Exercise » Your copy should match the listing below word for word, with no images in it.

Available records »
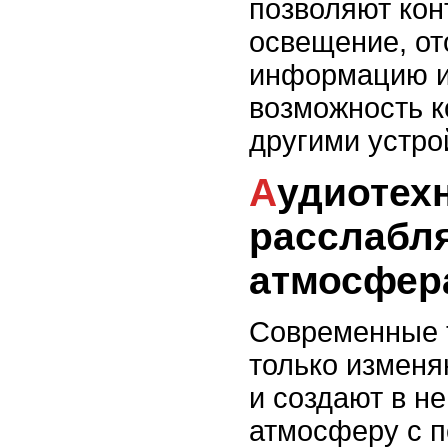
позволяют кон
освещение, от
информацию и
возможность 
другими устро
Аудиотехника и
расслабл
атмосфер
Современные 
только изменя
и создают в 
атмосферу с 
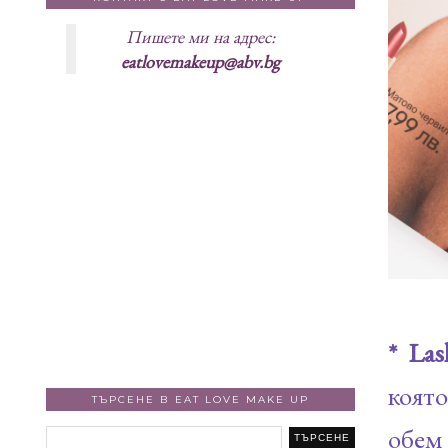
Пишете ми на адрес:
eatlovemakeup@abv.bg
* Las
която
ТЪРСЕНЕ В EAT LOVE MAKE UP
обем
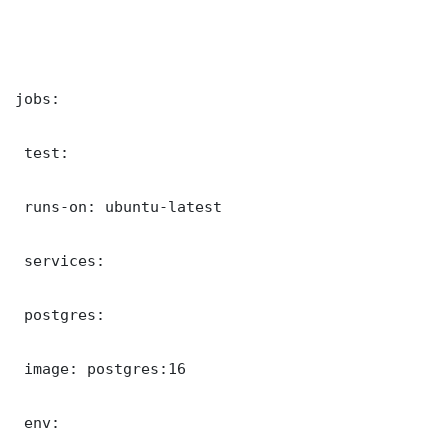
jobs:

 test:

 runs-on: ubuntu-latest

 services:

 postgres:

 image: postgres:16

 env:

Result of the task »
позволяют кон
освещение, от
информацию и
возможность 
другими устро
Аудиотехника и
расслабл
атмосфер
Современные 
только изменя
и создают в 
атмосферу с 
Пишете ми на адрес:
eatlovemakeup@abv.bg
* Las
която
ТЪРСЕНЕ В EAT LOVE MAKE UP
обем
jobs:

 test:

 runs-on: ubuntu-latest

 services:

 postgres:

 image: postgres:16

 env:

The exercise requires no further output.